# [AVAILABLE DATA]
☆ ☆ ☆ ☆ ☆ ☆ ☆
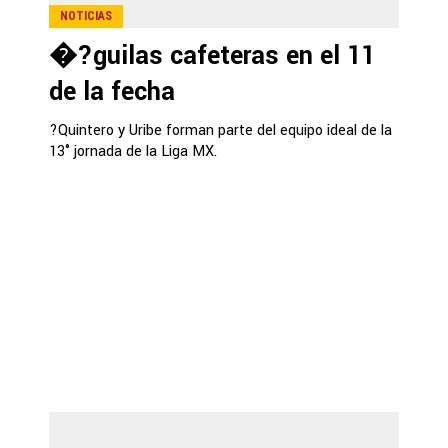
NOTICIAS
�?guilas cafeteras en el 11
de la fecha
?Quintero y Uribe forman parte del equipo ideal de la
13° jornada de la Liga MX.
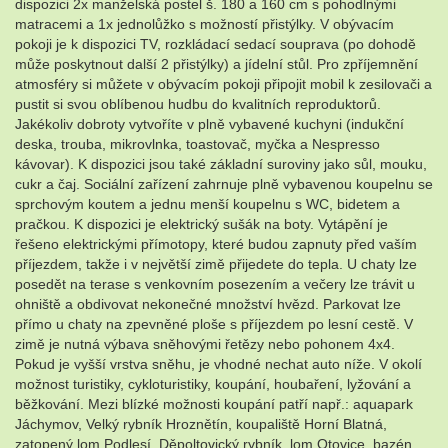
dispozici 2x manželská postel š. 180 a 160 cm s pohodlnými
matracemi a 1x jednolůžko s možností přistýlky. V obývacím
pokoji je k dispozici TV, rozkládací sedací souprava (po dohodě
může poskytnout další 2 přistýlky) a jídelní stůl. Pro zpříjemnění
atmosféry si můžete v obývacím pokoji připojit mobil k zesilovači a
pustit si svou oblíbenou hudbu do kvalitních reproduktorů.
Jakékoliv dobroty vytvoříte v plně vybavené kuchyni (indukční
deska, trouba, mikrovlnka, toastovač, myčka a Nespresso
kávovar). K dispozici jsou také základní suroviny jako sůl, mouku,
cukr a čaj. Sociální zařízení zahrnuje plně vybavenou koupelnu se
sprchovým koutem a jednu menší koupelnu s WC, bidetem a
pračkou. K dispozici je elektrický sušák na boty. Vytápění je
řešeno elektrickými přímotopy, které budou zapnuty před vaším
příjezdem, takže i v největší zimě přijedete do tepla. U chaty lze
posedět na terase s venkovním posezením a večery lze trávit u
ohniště a obdivovat nekonečné množství hvězd. Parkovat lze
přímo u chaty na zpevněné ploše s příjezdem po lesní cestě. V
zimě je nutná výbava sněhovými řetězy nebo pohonem 4x4.
Pokud je vyšší vrstva sněhu, je vhodné nechat auto níže. V okolí
možnost turistiky, cykloturistiky, koupání, houbaření, lyžování a
běžkování. Mezi blízké možnosti koupání patří např.: aquapark
Jáchymov, Velký rybník Hroznětín, koupaliště Horní Blatná,
zatopený lom Podlesí, Děpoltovický rybník, lom Otovice, bazén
☆ ☆ ☆ ☆ ☆ ☆ ☆
# [WHAT YOU SHOULD DO]
Every entry above is to be printed again exactly, pictures omitted.

# [TASK RESULT]
NOTICIAS
�?guilas cafeteras en el 11
de la fecha
?Quintero y Uribe forman parte del equipo ideal de la
13° jornada de la Liga MX.
dispozici 2x manželská postel š. 180 a 160 cm s pohodlnými
matracemi a 1x jednolůžko s možností přistýlky. V obývacím
pokoji je k dispozici TV, rozkládací sedací souprava (po dohodě
může poskytnout další 2 přistýlky) a jídelní stůl. Pro zpříjemnění
atmosféry si můžete v obývacím pokoji připojit mobil k zesilovači a
pustit si svou oblíbenou hudbu do kvalitních reproduktorů.
Jakékoliv dobroty vytvoříte v plně vybavené kuchyni (indukční
deska, trouba, mikrovlnka, toastovač, myčka a Nespresso
kávovar). K dispozici jsou také základní suroviny jako sůl, mouku,
cukr a čaj. Sociální zařízení zahrnuje plně vybavenou koupelnu se
sprchovým koutem a jednu menší koupelnu s WC, bidetem a
pračkou. K dispozici je elektrický sušák na boty. Vytápění je
řešeno elektrickými přímotopy, které budou zapnuty před vaším
příjezdem, takže i v největší zimě přijedete do tepla. U chaty lze
posedět na terase s venkovním posezením a večery lze trávit u
ohniště a obdivovat nekonečné množství hvězd. Parkovat lze
přímo u chaty na zpevněné ploše s příjezdem po lesní cestě. V
zimě je nutná výbava sněhovými řetězy nebo pohonem 4x4.
Pokud je vyšší vrstva sněhu, je vhodné nechat auto níže. V okolí
možnost turistiky, cykloturistiky, koupání, houbaření, lyžování a
běžkování. Mezi blízké možnosti koupání patří např.: aquapark
Jáchymov, Velký rybník Hroznětín, koupaliště Horní Blatná,
zatopený lom Podlesí, Děpoltovický rybník, lom Otovice, bazén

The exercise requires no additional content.